A bipartisan bill proposed Monday by Sens. Mark Warner, D-VA, and Josh Hawley, R-MO, aims to make big tech companies – Facebook, Google, Amazon, et al. – tell users how much their data is worth.
The Designing Accounting Safeguards to Help Broaden Oversight and Regulations on Data (DASHBOARD) Act – another commendable acronym – would require “commercial data operators,” defined as online consumer services with 100 million monthly active users or more, to publicly disclose what data they collect, how they collect it and what its commercial value is.
Click here to read the bill in full.
Disclosure also applies to any data that was used for a purpose other than for which it was originally collected.
These companies would have to conduct an assessment of the data’s value once every 90 days and file an annual report to the Securities and Exchange Commission on the aggregate value of the user data they collect, including any contracts with third parties involving data collection, and give users the right to delete any or all data fields about themselves.
The bill calls on the SEC to spearhead the creation of a methodology for calculating the value of user data.
Without better transparency into how consumer data is collected and monetized, Warner and Hawley argue that agencies like the Federal Trade Commission can’t effectively address anticompetitive issues and potential consumer harms.
Consumers also remain unaware of how their data brings in beaucoup bucks for the providers of the purportedly free services they enjoy.
“Tech companies do their best to hide how much consumer data is worth and to whom it is sold,” Hawley said in a statement. “This bipartisan legislation gives consumers control of their data and will show them how much these ‘free’ services actually cost.”
To be fair, Facebook already breaks out average revenue per user in its quarterly earnings reports. In Q1, Facebook’s ARPU in the United States and Canada was $30.12 – up nearly 28% year over year.
But Warner and Hawley are making a point. Based on the user threshold, the DASHBOARD Act is clearly aimed at a handful of companies, said Gary Kibel, a partner at Davis & Gilbert LLP.
Warner introduced legislation in April that would ban large internet companies from using deceptive design practices known as “dark patterns” that trick users into sharing their personal data, while Hawley advanced a bill last month that would codify the ill-fated Do Not Track initiative into law. Hawley also announced a bill last week that would make online companies legally responsible for the user-generated content posted to their platforms.
The DASHBOARD Act only calls for online service providers to file an annual or quarterly report on the aggregate value of the user data they’ve collected. But taking the bill to its logical conclusion, why shouldn’t consumers know exactly what their personal worth is to an online platform?
“Eventually, folks will have a phrase similar to ‘My Credit Score’ that is something like … ‘My datetary (data + monetary) score,’” tweeted Zach Edwards, founder of analytics firm Victory Medium. “People should know and be able to track this.”

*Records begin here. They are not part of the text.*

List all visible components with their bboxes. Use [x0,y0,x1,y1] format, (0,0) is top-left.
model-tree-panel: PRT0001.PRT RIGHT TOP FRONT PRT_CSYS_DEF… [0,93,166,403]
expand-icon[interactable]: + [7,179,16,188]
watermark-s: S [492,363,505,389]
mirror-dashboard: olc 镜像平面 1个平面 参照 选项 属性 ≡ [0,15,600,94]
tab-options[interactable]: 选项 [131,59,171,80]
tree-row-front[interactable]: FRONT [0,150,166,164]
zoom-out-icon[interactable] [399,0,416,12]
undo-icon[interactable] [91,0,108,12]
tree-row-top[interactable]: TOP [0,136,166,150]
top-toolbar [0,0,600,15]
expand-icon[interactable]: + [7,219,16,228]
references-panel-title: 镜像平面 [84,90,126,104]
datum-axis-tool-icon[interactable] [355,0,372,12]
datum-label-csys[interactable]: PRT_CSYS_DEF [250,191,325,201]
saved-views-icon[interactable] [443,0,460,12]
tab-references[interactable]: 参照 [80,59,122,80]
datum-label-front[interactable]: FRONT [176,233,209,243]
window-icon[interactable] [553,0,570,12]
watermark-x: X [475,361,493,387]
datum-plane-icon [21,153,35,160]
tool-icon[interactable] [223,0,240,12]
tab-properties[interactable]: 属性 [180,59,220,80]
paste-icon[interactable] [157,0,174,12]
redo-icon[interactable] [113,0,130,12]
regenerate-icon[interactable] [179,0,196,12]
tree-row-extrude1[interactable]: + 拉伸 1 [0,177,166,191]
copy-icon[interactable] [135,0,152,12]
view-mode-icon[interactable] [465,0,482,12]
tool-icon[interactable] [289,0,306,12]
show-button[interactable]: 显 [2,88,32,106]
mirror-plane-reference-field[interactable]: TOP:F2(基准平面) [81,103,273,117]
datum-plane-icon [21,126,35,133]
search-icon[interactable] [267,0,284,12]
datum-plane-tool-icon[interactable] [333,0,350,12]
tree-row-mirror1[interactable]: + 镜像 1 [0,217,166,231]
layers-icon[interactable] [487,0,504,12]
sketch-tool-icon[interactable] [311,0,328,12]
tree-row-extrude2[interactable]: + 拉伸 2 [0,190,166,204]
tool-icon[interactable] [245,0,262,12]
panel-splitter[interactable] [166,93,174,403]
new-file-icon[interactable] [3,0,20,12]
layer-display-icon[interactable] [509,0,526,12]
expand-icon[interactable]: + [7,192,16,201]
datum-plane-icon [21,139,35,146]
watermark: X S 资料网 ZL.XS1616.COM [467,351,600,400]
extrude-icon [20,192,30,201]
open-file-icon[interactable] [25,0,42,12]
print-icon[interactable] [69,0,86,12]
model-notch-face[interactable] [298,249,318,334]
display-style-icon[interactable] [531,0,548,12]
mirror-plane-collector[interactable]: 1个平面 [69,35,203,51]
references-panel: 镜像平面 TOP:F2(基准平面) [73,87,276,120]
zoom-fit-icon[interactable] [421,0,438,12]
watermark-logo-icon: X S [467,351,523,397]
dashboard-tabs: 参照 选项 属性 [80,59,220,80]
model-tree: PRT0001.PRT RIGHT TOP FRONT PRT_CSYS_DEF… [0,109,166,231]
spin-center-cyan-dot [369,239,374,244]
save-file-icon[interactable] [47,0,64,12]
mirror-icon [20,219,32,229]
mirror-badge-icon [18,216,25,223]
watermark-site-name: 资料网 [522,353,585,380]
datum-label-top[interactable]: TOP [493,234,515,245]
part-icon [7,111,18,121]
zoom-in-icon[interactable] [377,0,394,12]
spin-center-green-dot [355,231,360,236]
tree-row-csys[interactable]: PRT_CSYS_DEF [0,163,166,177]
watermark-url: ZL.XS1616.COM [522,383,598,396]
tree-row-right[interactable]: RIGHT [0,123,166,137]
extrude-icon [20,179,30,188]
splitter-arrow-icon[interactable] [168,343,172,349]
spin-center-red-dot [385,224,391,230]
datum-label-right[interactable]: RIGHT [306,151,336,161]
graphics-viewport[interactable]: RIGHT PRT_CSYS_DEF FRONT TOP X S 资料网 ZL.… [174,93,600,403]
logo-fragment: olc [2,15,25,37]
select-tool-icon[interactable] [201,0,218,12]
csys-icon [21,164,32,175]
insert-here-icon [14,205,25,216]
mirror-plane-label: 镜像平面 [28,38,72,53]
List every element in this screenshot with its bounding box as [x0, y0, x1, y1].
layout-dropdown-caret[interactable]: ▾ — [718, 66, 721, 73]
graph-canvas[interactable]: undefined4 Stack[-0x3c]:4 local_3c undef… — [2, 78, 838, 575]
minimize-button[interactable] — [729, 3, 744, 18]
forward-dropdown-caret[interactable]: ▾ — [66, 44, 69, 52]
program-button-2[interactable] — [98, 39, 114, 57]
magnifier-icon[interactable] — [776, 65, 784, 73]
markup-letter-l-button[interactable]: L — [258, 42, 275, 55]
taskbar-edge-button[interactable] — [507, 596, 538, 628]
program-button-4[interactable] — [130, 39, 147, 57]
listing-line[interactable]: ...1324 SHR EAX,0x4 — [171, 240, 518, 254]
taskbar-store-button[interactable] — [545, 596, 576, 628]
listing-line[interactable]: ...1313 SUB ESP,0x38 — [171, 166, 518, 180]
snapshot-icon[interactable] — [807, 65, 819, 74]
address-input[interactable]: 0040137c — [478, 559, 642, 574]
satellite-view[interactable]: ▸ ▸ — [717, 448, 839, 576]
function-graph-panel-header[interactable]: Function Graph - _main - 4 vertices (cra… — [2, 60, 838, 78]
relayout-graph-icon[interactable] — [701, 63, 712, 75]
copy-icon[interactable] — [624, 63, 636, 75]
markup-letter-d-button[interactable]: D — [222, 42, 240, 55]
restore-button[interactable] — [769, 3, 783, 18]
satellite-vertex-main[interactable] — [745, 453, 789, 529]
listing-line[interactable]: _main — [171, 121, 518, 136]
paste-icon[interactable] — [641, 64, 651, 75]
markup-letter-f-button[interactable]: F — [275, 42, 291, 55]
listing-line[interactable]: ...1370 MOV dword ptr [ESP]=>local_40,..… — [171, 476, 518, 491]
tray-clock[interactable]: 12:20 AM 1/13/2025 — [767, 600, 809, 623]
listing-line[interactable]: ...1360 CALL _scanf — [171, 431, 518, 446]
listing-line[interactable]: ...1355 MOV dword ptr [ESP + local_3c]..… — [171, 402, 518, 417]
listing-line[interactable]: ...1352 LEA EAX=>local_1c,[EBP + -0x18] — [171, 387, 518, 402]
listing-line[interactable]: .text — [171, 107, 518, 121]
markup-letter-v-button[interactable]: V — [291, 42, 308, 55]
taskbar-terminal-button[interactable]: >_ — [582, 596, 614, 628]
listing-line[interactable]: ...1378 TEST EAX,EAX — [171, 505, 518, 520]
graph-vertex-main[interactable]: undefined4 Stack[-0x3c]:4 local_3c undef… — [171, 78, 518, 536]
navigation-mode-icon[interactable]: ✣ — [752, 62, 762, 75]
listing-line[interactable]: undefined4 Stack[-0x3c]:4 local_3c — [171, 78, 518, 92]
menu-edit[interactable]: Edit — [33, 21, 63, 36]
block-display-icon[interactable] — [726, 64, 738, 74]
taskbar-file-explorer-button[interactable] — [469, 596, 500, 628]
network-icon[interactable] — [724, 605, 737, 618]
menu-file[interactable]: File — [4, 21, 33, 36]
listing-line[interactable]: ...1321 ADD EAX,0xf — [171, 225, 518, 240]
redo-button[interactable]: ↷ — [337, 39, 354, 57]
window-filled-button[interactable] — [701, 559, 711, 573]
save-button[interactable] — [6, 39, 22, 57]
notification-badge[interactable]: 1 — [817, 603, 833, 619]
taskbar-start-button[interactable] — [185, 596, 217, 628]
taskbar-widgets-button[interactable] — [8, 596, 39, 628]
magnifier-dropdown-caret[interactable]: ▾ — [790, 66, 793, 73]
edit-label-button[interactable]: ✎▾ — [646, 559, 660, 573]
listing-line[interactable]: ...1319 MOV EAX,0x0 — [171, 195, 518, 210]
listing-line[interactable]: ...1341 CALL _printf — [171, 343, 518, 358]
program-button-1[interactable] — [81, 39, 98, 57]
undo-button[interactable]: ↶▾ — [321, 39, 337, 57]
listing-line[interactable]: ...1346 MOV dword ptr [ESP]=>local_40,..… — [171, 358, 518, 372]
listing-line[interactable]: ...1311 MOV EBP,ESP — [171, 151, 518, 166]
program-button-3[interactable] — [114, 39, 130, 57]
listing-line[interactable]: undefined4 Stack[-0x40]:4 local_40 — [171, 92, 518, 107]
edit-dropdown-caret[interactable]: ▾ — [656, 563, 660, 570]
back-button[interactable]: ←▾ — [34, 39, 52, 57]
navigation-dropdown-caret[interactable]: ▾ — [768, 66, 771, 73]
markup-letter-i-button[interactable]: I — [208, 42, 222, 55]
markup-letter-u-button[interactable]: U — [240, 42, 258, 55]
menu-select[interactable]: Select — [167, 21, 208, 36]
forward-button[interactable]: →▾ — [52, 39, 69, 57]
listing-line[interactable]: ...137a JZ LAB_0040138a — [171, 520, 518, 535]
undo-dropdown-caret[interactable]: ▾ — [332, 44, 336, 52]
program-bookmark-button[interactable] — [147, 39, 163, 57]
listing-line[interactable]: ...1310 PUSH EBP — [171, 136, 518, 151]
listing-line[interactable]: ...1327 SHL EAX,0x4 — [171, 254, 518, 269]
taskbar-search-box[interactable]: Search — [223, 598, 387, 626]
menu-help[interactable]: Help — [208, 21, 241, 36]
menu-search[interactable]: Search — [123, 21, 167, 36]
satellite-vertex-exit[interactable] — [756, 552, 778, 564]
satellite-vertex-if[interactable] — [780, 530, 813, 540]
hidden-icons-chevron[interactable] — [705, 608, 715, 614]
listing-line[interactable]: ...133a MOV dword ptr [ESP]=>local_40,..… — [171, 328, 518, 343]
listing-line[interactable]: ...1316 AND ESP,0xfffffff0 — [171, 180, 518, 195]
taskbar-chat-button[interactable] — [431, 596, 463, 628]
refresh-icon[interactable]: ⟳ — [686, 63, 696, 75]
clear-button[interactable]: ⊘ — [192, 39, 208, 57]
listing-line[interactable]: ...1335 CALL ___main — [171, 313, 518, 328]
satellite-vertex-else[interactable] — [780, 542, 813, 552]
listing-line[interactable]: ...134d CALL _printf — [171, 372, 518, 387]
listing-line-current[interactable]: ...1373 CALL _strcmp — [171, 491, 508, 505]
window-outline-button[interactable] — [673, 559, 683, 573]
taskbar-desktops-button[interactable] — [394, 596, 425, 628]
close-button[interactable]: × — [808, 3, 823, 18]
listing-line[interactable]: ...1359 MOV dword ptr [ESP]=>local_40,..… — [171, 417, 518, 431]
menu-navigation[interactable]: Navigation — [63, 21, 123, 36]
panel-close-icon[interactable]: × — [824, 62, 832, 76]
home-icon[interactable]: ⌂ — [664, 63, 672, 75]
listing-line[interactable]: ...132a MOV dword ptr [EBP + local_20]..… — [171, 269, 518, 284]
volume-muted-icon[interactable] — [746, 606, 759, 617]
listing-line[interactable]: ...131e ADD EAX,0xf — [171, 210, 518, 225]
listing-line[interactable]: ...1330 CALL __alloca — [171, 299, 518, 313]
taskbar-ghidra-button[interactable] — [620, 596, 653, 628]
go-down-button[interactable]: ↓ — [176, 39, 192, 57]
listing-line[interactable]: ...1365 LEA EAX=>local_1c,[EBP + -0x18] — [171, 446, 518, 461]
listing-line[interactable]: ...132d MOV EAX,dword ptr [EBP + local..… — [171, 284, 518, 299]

But quantifying the economic worth of data from an individual user could prove extremely challenging, and “may actually require more data collection and analysis than currently exists,” Kibel said .
“In order to assign a value to my browsing information from a sports website vs. your browsing information from a shopping website will require attribution on a one-to-one basis, whereas such attribution may only be on a segment basis now.”